London’s Independent newspaper struck a more mournful note of criticism than most, arguing in a recent editorial that the State of the Union speech showed that Bush had “betrayed hopes of a kinder and gentler globalization.” In what has been a constant refrain across Europe, the editorial wondered why U.S. military action in Afghanistan had not been followed up with similar resolve to rebuild that country and help those around the world who are in need. “Remember when the world was never going to be the same again?” it asked. “When people across the United States struggled to understand what had happened to make their nation the target of such a shocking assault? When sales of the Koran leapt as Westerners tried to learn more about Islam? When George Bush surprised the world with his restrained and considered response to the murder of thousands of his fellow citizens?

“[We have] seen too many examples of how the good intentions of last year have been dissipated. President Bush’s State of the Union address took the campaign against terrorism in the sterile direction of aggression towards the ‘axis of evil,’ naming three unconnected countries, one of which, Iran, has been moving in recent years towards reintegration in the world community.”

But some European leaders insist they will not force the U.S. to treat it as an equal partner until it is one. Hans-Joachim Otto, a leader of the opposition Free Democrats in Germany’s Bundestag, sees German economic weakness, reflected in the reprimand it took last week for deficit spending, as one key to Europe’s depressed international status. He thinks there’s no way out for the continent until Germany — Europe’s largest economy — can grow stronger.

“Bush now goes in a new direction on his policy toward Europe,” he said. “Generally it’s a demand for more burden sharing.
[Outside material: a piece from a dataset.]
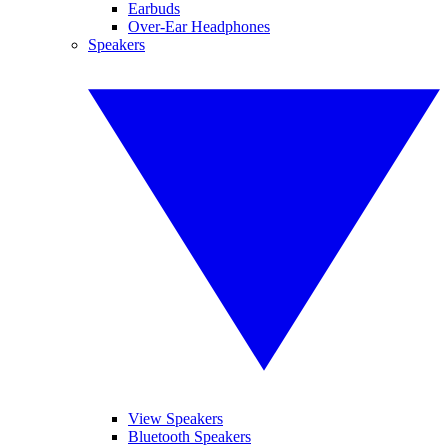
Earbuds
Over-Ear Headphones
Speakers
View Speakers
Bluetooth Speakers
I think the Europeans have to accept that the most heavy burden of the Afghanistan war has been on the shoulders of the United States, and a little bit less on the shoulders of Great Britain. Now I think it’s time for the European partners, especially Germany, France and some others, to take on some more burdens.

“For me that’s a tough issue. We all know we need a lot of additional funding for the German army, for the French and British, but that costs lots of money — to be in Kosovo, to be in Afghanistan, and so on. In Germany we don’t have that at the moment. We don’t have additional resources to fund more strategic projects. So at the moment we have to postpone it.”
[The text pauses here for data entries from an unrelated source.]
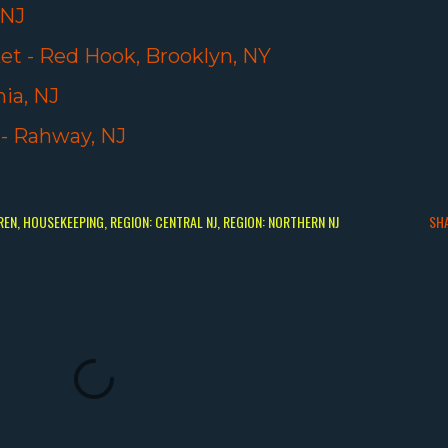
 NJ
t - Red Hook, Brooklyn, NY
ia, NJ
 - Rahway, NJ
REN
HOUSEKEEPING
REGION: CENTRAL NJ
REGION: NORTHERN NJ
SH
That means waiting — not just for additional resources, but also for additional respect. For the time being, the common European currency continues to sag disappointingly, compared to the U.S. dollar, and Europe can neither offer robust economic competition nor military capability that is more than a shadow of the American high-tech military. So it will either make the difficult decisions required to solve one or both of these problems, since that’s what it says it wants to do, or it can continue to master the Rodney Dangerfield art of complaining loudly and memorably about not getting enough respect.
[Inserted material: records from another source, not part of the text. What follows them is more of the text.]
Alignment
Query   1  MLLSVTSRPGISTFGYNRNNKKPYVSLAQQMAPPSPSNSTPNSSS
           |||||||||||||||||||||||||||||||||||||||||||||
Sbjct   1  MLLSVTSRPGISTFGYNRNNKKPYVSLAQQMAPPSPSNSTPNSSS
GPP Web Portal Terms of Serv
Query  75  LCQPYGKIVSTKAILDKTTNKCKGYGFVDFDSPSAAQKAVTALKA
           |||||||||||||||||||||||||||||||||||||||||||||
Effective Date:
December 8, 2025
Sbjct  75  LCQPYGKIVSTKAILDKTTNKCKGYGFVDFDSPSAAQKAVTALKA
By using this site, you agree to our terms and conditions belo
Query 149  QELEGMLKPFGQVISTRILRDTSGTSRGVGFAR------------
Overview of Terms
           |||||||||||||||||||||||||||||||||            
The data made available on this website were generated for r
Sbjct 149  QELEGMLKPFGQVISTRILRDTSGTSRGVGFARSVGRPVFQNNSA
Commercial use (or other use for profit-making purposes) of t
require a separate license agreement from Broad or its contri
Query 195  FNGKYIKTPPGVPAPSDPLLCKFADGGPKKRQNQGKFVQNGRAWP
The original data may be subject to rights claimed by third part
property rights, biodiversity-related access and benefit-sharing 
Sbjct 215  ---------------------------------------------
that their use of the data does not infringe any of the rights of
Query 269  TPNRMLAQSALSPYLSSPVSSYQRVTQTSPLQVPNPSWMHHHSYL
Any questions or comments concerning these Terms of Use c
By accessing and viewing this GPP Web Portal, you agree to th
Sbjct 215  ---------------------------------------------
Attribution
But Europe may well have more power than internal doubters believe. The partnership of Tony Blair was invaluable in the early days of the war against terror. The British prime minister was able to argue the case against Osama bin Laden, al-Qaida and the Taliban in a way the language-challenged, untravelled Texan in the White House could not.

And European Union commissioner Chris Patten says it’s time for Europeans to speak up and keep the Bush administration from launching into “unilateralist overdrive,” adding, “Gulliver can’t go it alone, and I don’t think it’s helpful if we regard ourselves as so Lilliputian that we can’t speak up and say it.”